**Exercise**
Repeat the records exactly, minus the pictures.
.....
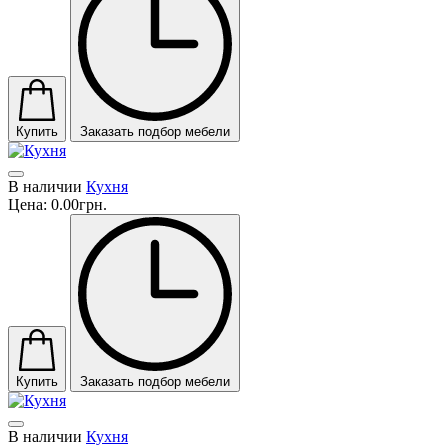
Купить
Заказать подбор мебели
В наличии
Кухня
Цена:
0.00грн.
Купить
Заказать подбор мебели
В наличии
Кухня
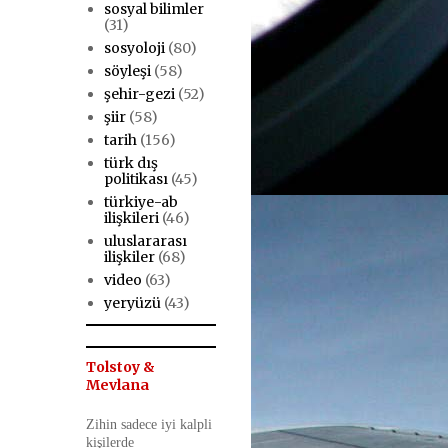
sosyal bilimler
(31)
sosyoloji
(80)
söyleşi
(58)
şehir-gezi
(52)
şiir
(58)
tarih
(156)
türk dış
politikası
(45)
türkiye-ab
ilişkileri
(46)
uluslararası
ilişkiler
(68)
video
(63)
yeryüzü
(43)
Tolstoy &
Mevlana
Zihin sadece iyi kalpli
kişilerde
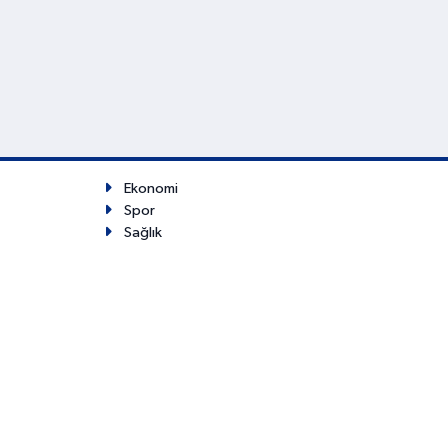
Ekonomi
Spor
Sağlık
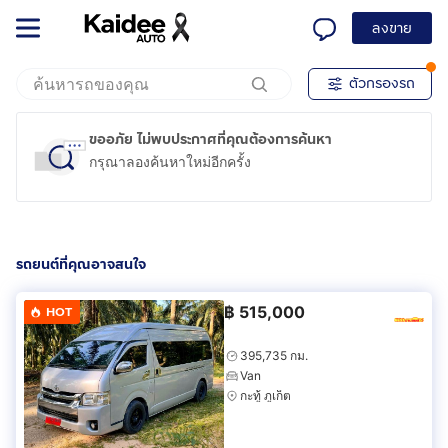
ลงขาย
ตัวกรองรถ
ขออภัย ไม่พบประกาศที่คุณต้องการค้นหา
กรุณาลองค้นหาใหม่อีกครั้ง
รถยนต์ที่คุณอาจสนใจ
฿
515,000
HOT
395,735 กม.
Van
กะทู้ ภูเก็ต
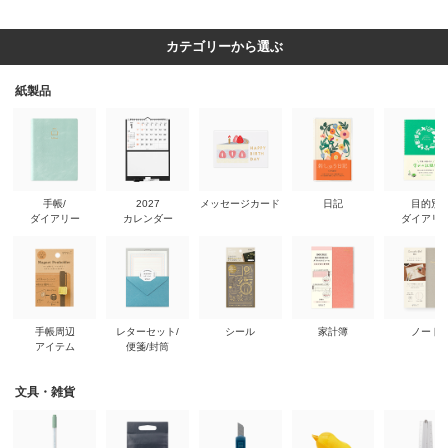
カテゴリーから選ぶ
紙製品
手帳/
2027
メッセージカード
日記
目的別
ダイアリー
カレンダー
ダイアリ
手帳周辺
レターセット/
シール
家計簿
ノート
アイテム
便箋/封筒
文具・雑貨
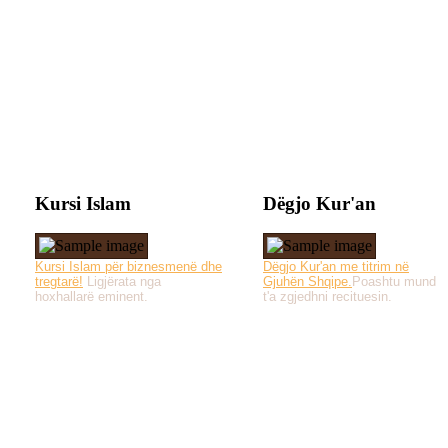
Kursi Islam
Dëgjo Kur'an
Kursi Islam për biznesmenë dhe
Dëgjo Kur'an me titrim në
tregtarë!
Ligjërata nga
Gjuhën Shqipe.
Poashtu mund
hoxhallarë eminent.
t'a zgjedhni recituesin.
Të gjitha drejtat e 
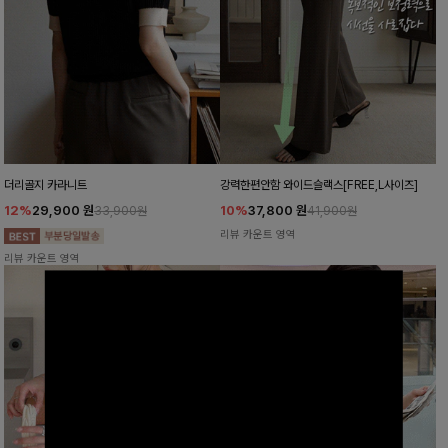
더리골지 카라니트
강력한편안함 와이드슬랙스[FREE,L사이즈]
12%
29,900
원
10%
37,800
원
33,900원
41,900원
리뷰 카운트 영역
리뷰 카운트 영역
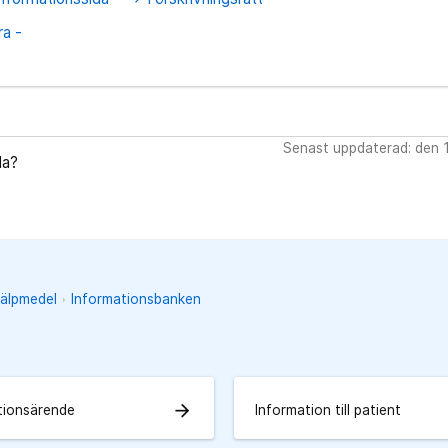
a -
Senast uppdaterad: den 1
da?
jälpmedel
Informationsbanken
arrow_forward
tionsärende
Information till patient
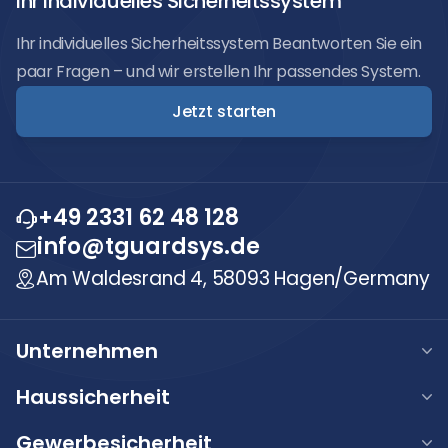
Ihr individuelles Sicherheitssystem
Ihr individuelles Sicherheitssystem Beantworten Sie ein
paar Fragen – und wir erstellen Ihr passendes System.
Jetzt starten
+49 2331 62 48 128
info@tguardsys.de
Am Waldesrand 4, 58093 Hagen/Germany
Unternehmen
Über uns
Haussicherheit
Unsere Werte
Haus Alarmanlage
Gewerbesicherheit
.....
**The answer**
Купить
Заказать подбор мебели
В наличии
Кухня
Цена:
0.00грн.
Купить
Заказать подбор мебели
В наличии
Кухня
sosyal bilimler
(31)
sosyoloji
(80)
söyleşi
(58)
şehir-gezi
(52)
şiir
(58)
tarih
(156)
türk dış
politikası
(45)
türkiye-ab
ilişkileri
(46)
uluslararası
ilişkiler
(68)
video
(63)
yeryüzü
(43)
Tolstoy &
Mevlana
Zihin sadece iyi kalpli
kişilerde
Ekonomi
Spor
Sağlık
ลงขาย
ตัวกรองรถ
ขออภัย ไม่พบประกาศที่คุณต้องการค้นหา
กรุณาลองค้นหาใหม่อีกครั้ง
รถยนต์ที่คุณอาจสนใจ
฿
515,000
HOT
395,735 กม.
Van
กะทู้ ภูเก็ต
カテゴリーから選ぶ
紙製品
手帳/
2027
メッセージカード
日記
目的別
ダイアリー
カレンダー
ダイアリ
手帳周辺
レターセット/
シール
家計簿
ノート
アイテム
便箋/封筒
文具・雑貨
Kursi Islam
Dëgjo Kur'an
Kursi Islam për biznesmenë dhe
Dëgjo Kur'an me titrim në
tregtarë!
Ligjërata nga
Gjuhën Shqipe.
Poashtu mund
hoxhallarë eminent.
t'a zgjedhni recituesin.
Të gjitha drejtat e 
더리골지 카라니트
강력한편안함 와이드슬랙스[FREE,L사이즈]
12%
29,900
원
10%
37,800
원
33,900원
41,900원
리뷰 카운트 영역
리뷰 카운트 영역
a -
Senast uppdaterad: den 1
da?
jälpmedel
Informationsbanken
arrow_forward
tionsärende
Information till patient
Ihr individuelles Sicherheitssystem
Ihr individuelles Sicherheitssystem Beantworten Sie ein
paar Fragen – und wir erstellen Ihr passendes System.
Jetzt starten
+49 2331 62 48 128
info@tguardsys.de
Am Waldesrand 4, 58093 Hagen/Germany
Unternehmen
Über uns
Haussicherheit
Unsere Werte
Haus Alarmanlage
Gewerbesicherheit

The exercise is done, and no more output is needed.